During his tenure, Huggins coached three consensus All-Americans: Danny Fortson, Kenyon Martin (the consensus player of the year in 1999–2000) and Steve Logan.

In 1997–98, Huggins directed a team which had only one returning starter to a 27–6 record, the Conference USA regular season and tournament titles, a No. 2 seed in the NCAA tournament and a Top-10 finish in the polls. The team was then upset in the Round of 32 by West Virginia in the NCAA tournament. Huggins' 2001–02 team, unranked when the season began, posted a 31–4 record, setting a school record for wins, made a clean sweep of the Conference USA regular season and tournament titles, and was a No. 1 seed in the NCAA tournament, where they lost in double overtime to No 8 seed UCLA in the second round.
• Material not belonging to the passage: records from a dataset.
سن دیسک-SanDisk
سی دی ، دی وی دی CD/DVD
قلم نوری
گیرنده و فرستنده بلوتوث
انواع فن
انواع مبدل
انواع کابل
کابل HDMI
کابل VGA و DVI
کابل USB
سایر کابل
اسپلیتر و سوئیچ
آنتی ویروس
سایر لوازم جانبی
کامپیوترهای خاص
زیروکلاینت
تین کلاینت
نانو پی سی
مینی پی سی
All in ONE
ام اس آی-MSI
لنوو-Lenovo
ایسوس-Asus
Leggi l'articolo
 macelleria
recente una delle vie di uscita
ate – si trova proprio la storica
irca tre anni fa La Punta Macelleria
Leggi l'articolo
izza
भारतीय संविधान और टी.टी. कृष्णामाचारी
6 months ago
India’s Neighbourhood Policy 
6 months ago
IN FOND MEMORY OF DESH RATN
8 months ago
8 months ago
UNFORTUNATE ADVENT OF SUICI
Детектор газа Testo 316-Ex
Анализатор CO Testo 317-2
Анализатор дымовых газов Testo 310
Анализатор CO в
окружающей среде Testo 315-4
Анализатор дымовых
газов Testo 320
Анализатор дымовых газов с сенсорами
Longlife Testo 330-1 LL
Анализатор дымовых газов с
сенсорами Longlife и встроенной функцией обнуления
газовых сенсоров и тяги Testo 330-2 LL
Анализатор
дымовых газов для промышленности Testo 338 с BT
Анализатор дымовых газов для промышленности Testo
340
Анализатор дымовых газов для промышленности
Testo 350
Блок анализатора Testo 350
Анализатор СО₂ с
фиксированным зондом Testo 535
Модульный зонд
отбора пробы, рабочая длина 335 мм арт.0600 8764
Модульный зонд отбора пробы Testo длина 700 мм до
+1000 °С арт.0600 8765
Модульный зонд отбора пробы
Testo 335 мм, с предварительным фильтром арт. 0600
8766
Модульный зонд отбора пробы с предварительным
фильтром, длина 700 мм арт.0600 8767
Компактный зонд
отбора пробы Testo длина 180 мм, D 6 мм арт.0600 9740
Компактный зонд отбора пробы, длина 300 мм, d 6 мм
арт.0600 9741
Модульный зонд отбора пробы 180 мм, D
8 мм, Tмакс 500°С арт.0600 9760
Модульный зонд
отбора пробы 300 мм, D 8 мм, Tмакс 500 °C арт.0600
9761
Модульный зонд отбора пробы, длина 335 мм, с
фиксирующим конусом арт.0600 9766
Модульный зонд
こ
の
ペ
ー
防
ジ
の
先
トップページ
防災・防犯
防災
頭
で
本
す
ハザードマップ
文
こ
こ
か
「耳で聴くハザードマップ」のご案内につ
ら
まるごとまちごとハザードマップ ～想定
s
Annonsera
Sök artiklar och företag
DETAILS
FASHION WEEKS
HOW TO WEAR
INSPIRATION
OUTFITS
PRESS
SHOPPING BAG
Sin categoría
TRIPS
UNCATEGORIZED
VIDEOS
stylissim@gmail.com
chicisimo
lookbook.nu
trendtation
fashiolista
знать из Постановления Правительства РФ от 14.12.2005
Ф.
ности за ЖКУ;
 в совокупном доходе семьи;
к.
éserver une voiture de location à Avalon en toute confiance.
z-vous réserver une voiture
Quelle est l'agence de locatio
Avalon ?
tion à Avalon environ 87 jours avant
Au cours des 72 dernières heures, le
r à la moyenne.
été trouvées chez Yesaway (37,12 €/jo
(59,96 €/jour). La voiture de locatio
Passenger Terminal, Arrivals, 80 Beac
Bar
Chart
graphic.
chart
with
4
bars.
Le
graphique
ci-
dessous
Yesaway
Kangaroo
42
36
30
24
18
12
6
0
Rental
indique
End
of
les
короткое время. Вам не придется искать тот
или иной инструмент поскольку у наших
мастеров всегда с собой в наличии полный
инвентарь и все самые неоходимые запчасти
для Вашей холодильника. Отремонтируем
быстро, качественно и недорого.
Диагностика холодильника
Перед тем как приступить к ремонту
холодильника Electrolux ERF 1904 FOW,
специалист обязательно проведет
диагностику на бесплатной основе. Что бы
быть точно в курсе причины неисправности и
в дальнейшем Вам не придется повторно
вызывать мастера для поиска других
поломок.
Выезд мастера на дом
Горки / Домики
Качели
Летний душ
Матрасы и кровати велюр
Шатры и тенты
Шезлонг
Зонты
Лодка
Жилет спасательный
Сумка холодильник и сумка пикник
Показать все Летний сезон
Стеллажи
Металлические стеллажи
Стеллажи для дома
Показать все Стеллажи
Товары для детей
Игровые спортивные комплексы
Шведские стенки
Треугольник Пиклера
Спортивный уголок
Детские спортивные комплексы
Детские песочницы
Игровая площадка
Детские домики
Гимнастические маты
In 2002–03, Huggins suffered a major heart attack on the last Saturday of September, but was present for the team's first practice two weeks later. The team qualified for the NCAA tournament as an 8 seed, and was ousted in the first round by Gonzaga.

In the 2003–04, Huggins piloted the Bearcats to regular-season and tournament titles, and an NCAA tournament berth while amassing a 25–7 record. Despite a favorable draw—the team was sent to nearby Columbus for the first two rounds of the tournament—the Bearcats were defeated by the Illinois Fighting Illini in the second round, losing by 24 points. The 2004–05 Bearcats posted a 25–8 ledger, the ninth season in the previous 10 that the Bearcats had won at least 25 games. They received a 7 seed in the tournament and lost to eventual Elite Eight participant Kentucky in the second round at the RCA Dome in nearby Indianapolis.

Resignation[edit]

On August 23, 2005, UC President Nancy L. Zimpher gave Huggins an ultimatum: resign and take a $3 million buyout, or be reassigned outside the athletic department for the balance of his contract. Had Huggins not responded within 24 hours, he would have been fired.[7][8] Huggins had untruthfully told the press he didn't know about the ultimatum until numerous reporters called him in Las Vegas. However, multiple letters between UC and Huggins' attorney showed that Huggins knew he would not be returning for a 17th season, and that both parties been negotiating the terms of his departure. The correspondence also showed that Huggins had known weeks in advance that his ouster was imminent.[7][9] He ultimately agreed to accept the $3 million buyout.[10]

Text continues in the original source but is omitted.